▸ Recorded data
---------------

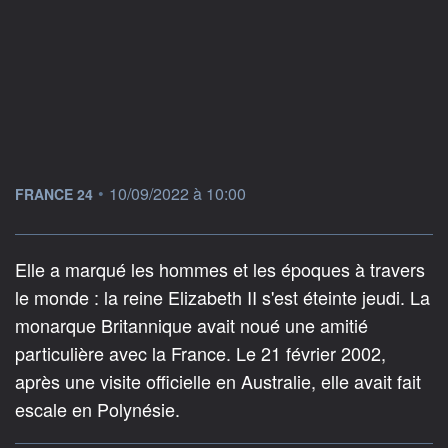
information fournie par
•
10/09/2022 à 10:00
FRANCE 24
Elle a marqué les hommes et les époques à travers
le monde : la reine Elizabeth II s'est éteinte jeudi. La
monarque Britannique avait noué une amitié
particulière avec la France. Le 21 février 2002,
après une visite officielle en Australie, elle avait fait
escale en Polynésie.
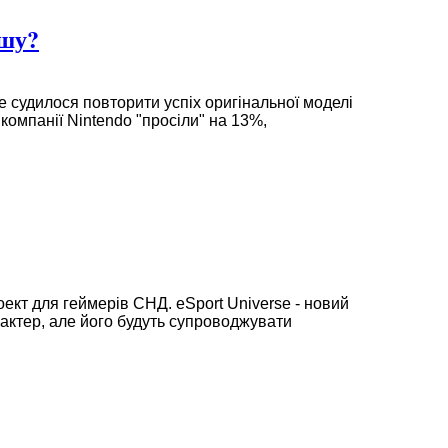
ршу?
е судилося повторити успіх оригінальної моделі
компанії Nintendo "просіли" на 13%,
кт для геймерів СНД. eSport Universe - новий
ктер, але його будуть супроводжувати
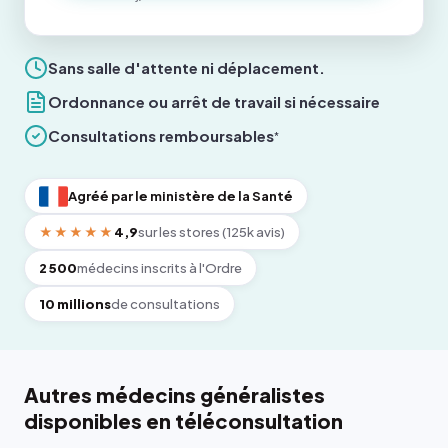
Sans salle d'attente ni déplacement.
Ordonnance ou arrêt de travail si nécessaire
Consultations remboursables
*
Agréé par le ministère de la Santé
★★★★★
4,9
sur les stores (125k avis)
2 500
médecins inscrits à l'Ordre
10 millions
de consultations
Autres médecins généralistes
disponibles en téléconsultation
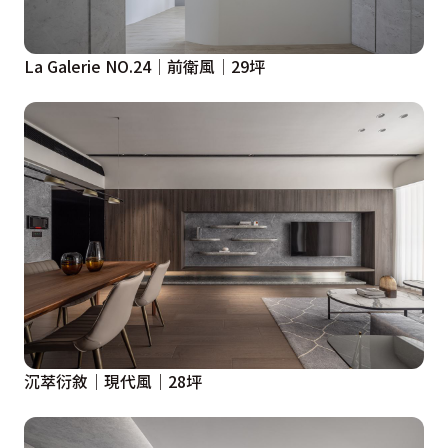
La Galerie NO.24│前衛風│29坪
沉萃衍敘｜現代風｜28坪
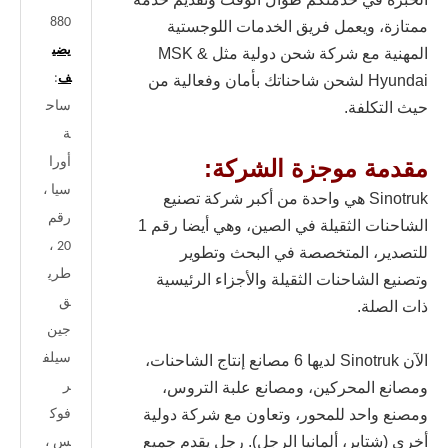
880
ممتازة، ويعمل فريق الخدمات اللوجستية
يضي
المهنية مع شركة شحن دولية مثل MSK &
:
ف
Hyundai لشحن شاحناتك بأمان وفعالية من
ساح
حيث التكلفة.
ة
أورا
مقدمة موجزة الشركة:
سيا ،
Sinotruk هي واحدة من أكبر شركة تصنيع
رقم
الشاحنات الثقيلة في الصين، وهي أيضا رقم 1
20 ،
للتصدير، المتخصصة في البحث وتطوير
طري
وتصنيع الشاحنات الثقيلة والأجزاء الرئيسية
ق
ذات الصلة.
جين
سيلف
الآن Sinotruk لديها 6 مصانع إنتاج الشاحنات،
ر
ومصانع المحركين، ومصانع علبة التروس،
ومصنع واحد للمحور، وتعاون مع شركة دولية
فوك
أخرى (شتاير، ألمانيا الرجل). رجل يقدم جميع
س ،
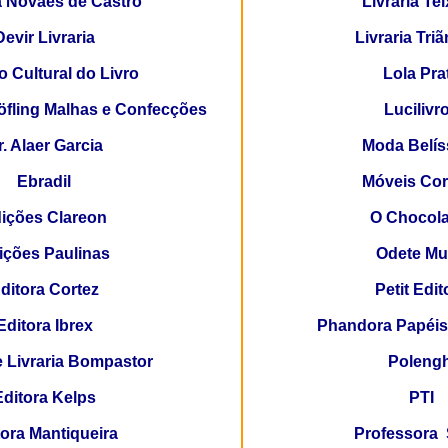
 Novaes de Castro
Livraria Tei
Devir Livraria
Livraria Tri
o Cultural do Livro
Lola Pra
Höfling Malhas e Confecções
Lucilivr
r. Alaer Garcia
Moda Belís
Ebradil
Móveis Cor
ições Clareon
O
Chocola
ições Paulinas
Odete
Mu
ditora Cortez
Petit
Edit
Editora Ibrex
Phandora
Papéis
e Livraria Bompastor
Polengh
Editora Kelps
PTI
tora Mantiqueira
Professora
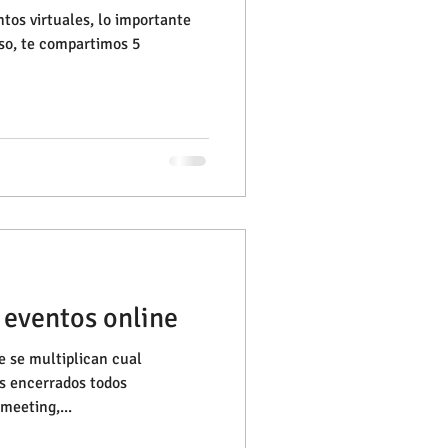
tos virtuales, lo importante
eso, te compartimos 5
 eventos online
e se multiplican cual
s encerrados todos
meeting,...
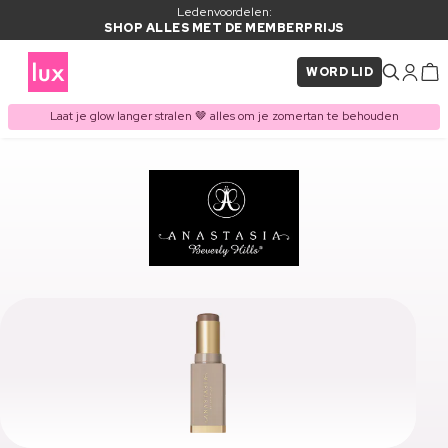
Ledenvoordelen:
SHOP ALLES MET DE MEMBERPRIJS
WORD LID
Laat je glow langer stralen 🤎 alles om je zomertan te behouden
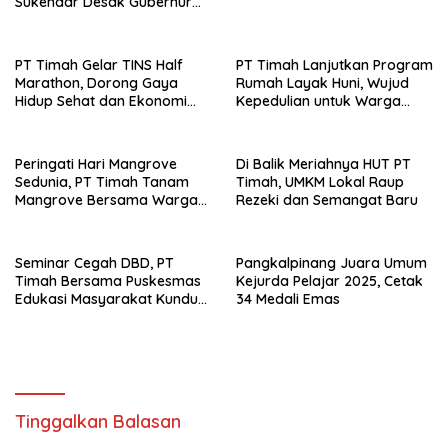
Sukendar Desak Gubernur
NTT Pulihkan Hak Tanah
Warga Sambi Nasi Barat
PT Timah Gelar TINS Half
PT Timah Lanjutkan Program
Marathon, Dorong Gaya
Rumah Layak Huni, Wujud
Hidup Sehat dan Ekonomi
Kepedulian untuk Warga
Lokal
Kurang Mampu
Peringati Hari Mangrove
Di Balik Meriahnya HUT PT
Sedunia, PT Timah Tanam
Timah, UMKM Lokal Raup
Mangrove Bersama Warga
Rezeki dan Semangat Baru
Rajik
Seminar Cegah DBD, PT
Pangkalpinang Juara Umum
Timah Bersama Puskesmas
Kejurda Pelajar 2025, Cetak
Edukasi Masyarakat Kundur
34 Medali Emas
Barat
Tinggalkan Balasan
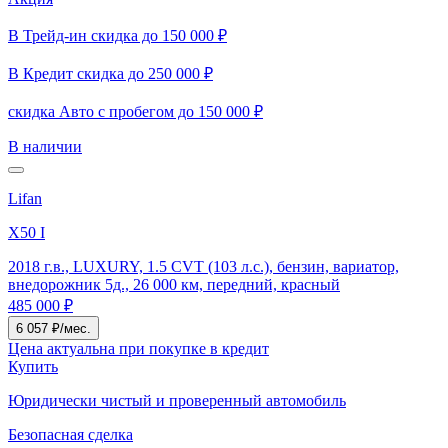
В Трейд-ин скидка до 150 000 ₽
В Кредит скидка до 250 000 ₽
скидка Авто с пробегом до 150 000 ₽
В наличии
Lifan
X50 I
2018 г.в., LUXURY, 1.5 CVT (103 л.с.), бензин, вариатор,
внедорожник 5д., 26 000 км, передний, красный
485 000 ₽
6 057 ₽/мес.
Цена актуальна при покупке в кредит
Купить
Юридически чистый и проверенный автомобиль
Безопасная сделка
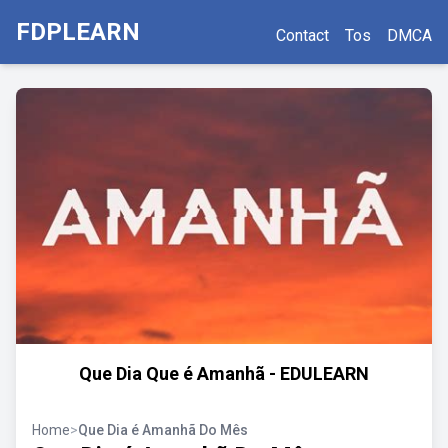
FDPLEARN
Contact
Tos
DMCA
Que Dia Que é Amanhã - EDULEARN
Home
>
Que Dia é Amanhã Do Mês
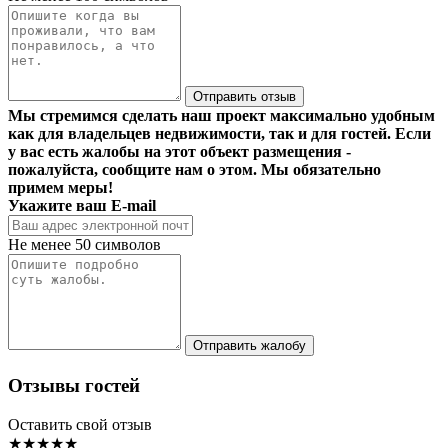
Отправить отзыв
Мы стремимся сделать наш проект максимально удобным
как для владельцев недвижимости, так и для гостей. Если
у вас есть жалобы на этот объект размещения -
пожалуйста, сообщите нам о этом. Мы обязательно
примем меры!
Укажите ваш E-mail
Не менее 50 символов
Отправить жалобу
Отзывы гостей
Оставить свой отзыв
★★★★★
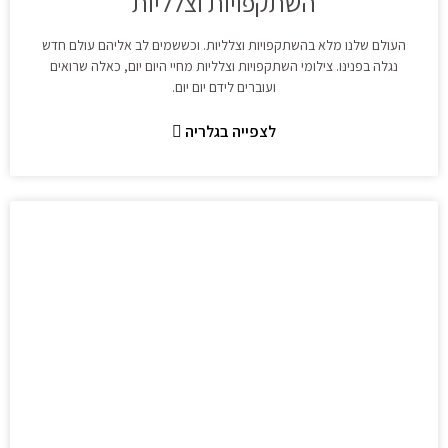
השתקפויות וצלליות
העולם שלנו מלא בהשתקפויות וצלליות. וכששמים לב אליהם עולם חדש
נגלה בפנינו. צילומי השתקפויות וצלליות מחיי היום יום, כאלה שרואים
ועוברים לידם יום יום.
לצפייה בגלריה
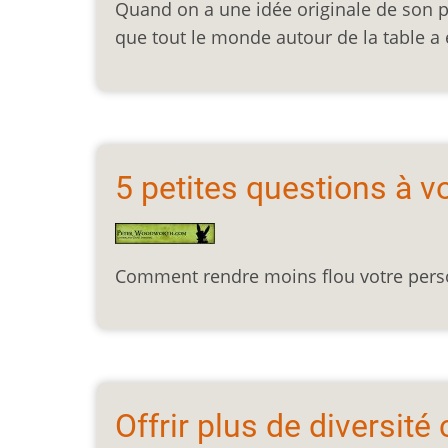
Quand on a une idée originale de son p
que tout le monde autour de la table a
5 petites questions à 
Comment rendre moins flou votre perso
Offrir plus de diversité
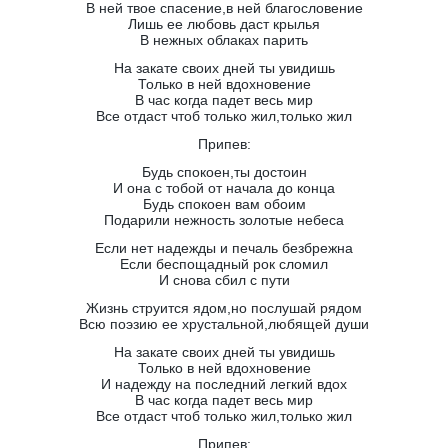
В ней твое спасение,в ней благословение
Лишь ее любовь даст крылья
В нежных облаках парить
На закате своих дней ты увидишь
Только в ней вдохновение
В час когда падет весь мир
Все отдаст чтоб только жил,только жил
Припев:
Будь спокоен,ты достоин
И она с тобой от начала до конца
Будь спокоен вам обоим
Подарили нежность золотые небеса
Если нет надежды и печаль безбрежна
Если беспощадный рок сломил
И снова сбил с пути
Жизнь струится ядом,но послушай рядом
Всю поэзию ее хрустальной,любящей души
На закате своих дней ты увидишь
Только в ней вдохновение
И надежду на последний легкий вдох
В час когда падет весь мир
Все отдаст чтоб только жил,только жил
Припев:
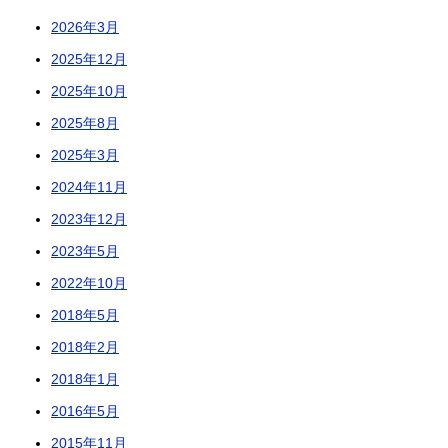
2026年3月
2025年12月
2025年10月
2025年8月
2025年3月
2024年11月
2023年12月
2023年5月
2022年10月
2018年5月
2018年2月
2018年1月
2016年5月
2015年11月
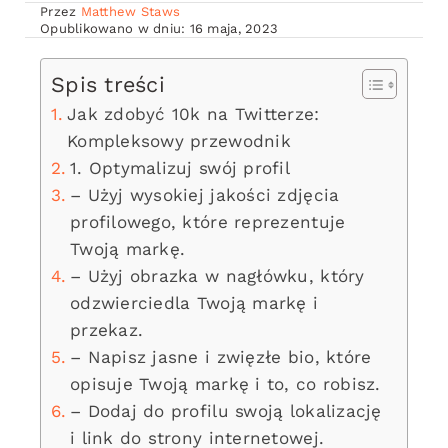
Przez
Matthew Staws
Opublikowano w dniu: 16 maja, 2023
Spis treści
Jak zdobyć 10k na Twitterze:
Kompleksowy przewodnik
1. Optymalizuj swój profil
– Użyj wysokiej jakości zdjęcia
profilowego, które reprezentuje
Twoją markę.
– Użyj obrazka w nagłówku, który
odzwierciedla Twoją markę i
przekaz.
– Napisz jasne i zwięzłe bio, które
opisuje Twoją markę i to, co robisz.
– Dodaj do profilu swoją lokalizację
i link do strony internetowej.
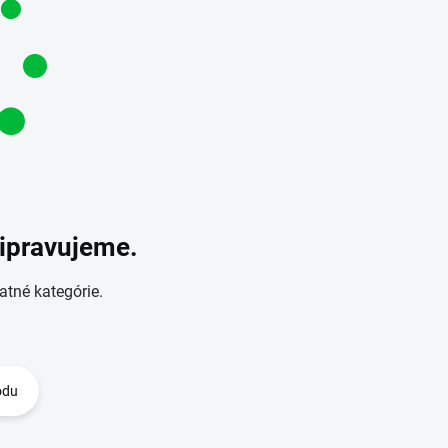
ripravujeme.
atné kategórie.
odu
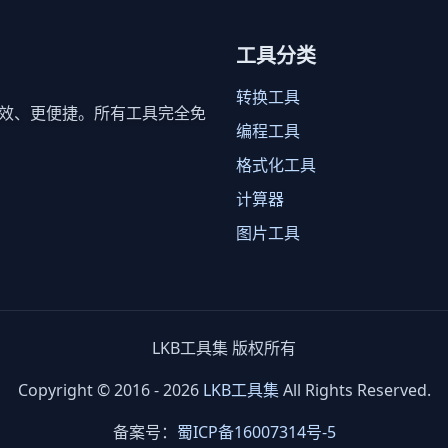
工具分类
转换工具
效、更便捷。所有工具完全免
编程工具
格式化工具
计算器
图片工具
LKB工具集 版权所有
Copyright © 2016 - 2026
LKB工具集
All Rights Reserved.
备案号：
蜀ICP备16007314号-5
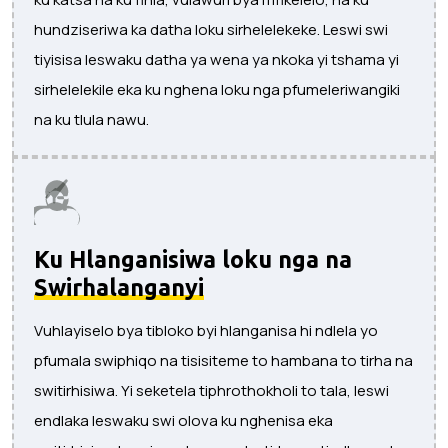
hundziseriwa ka datha loku sirhelelekeke. Leswi swi
tiyisisa leswaku datha ya wena ya nkoka yi tshama yi
sirhelelekile eka ku nghena loku nga pfumeleriwangiki
na ku tlula nawu.
Ku Hlanganisiwa loku nga na
Swirhalanganyi
Vuhlayiselo bya tibloko byi hlanganisa hi ndlela yo
pfumala swiphiqo na tisisiteme to hambana to tirha na
switirhisiwa. Yi seketela tiphrothokholi to tala, leswi
endlaka leswaku swi olova ku nghenisa eka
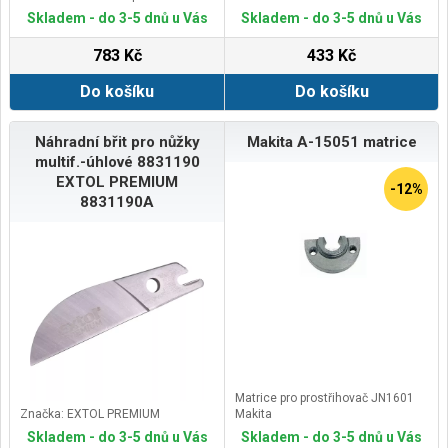
Vlastnosti hlavního výrobku:
Skladem - do 3-5 dnů u Vás
Skladem - do 3-5 dnů u Vás
Snadný a rychlý zacvakávací
mechanismus
783 Kč
433 Kč
Podsekce kategorie produktů:
Systémové příslušenství IXO
Do košíku
Do košíku
Náhradní břit pro nůžky
Makita A-15051 matrice
multif.-úhlové 8831190
EXTOL PREMIUM
-12%
8831190A
Matrice pro prostřihovač JN1601
Značka: EXTOL PREMIUM
Makita
Skladem - do 3-5 dnů u Vás
Skladem - do 3-5 dnů u Vás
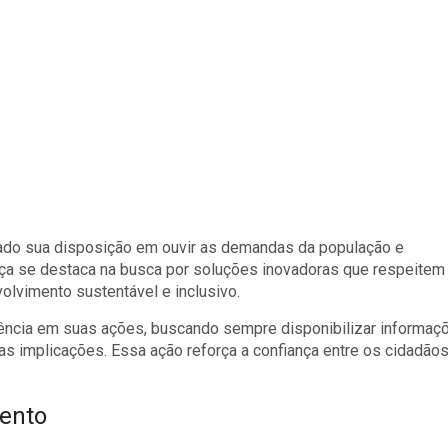
rado sua disposição em ouvir as demandas da população e
nça se destaca na busca por soluções inovadoras que respeitem
olvimento sustentável e inclusivo.
arência em suas ações, buscando sempre disponibilizar informaç
s implicações. Essa ação reforça a confiança entre os cidadãos
ento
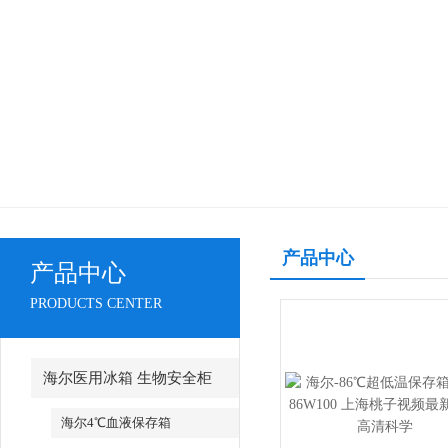
产品中心
产品中心
PRODUCTS CENTER
海尔医用冰箱 生物安全柜
海尔4℃血液保存箱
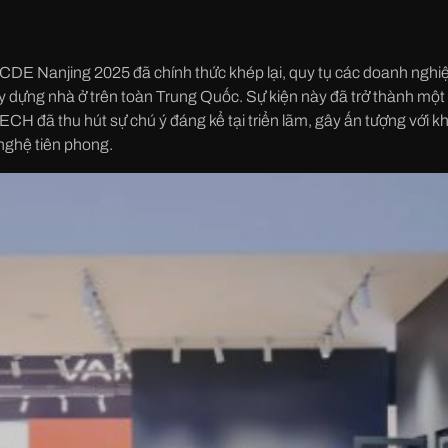
CDE Nanjing 2025 đã chính thức khép lại, quy tụ các doanh nghi
xây dựng nhà ở trên toàn Trung Quốc. Sự kiện này đã trở thành một
ECH đã thu hút sự chú ý đáng kể tại triển lãm, gây ấn tượng với
nghệ tiên phong.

---------------

▸ ACTIVITY
Search the entries for the string "Amanhã" and collect each line that has it.

▸ EXERCISE OUTPUT
Que Dia Que é Amanhã - EDULEARN
Que Dia é Amanhã Do Mês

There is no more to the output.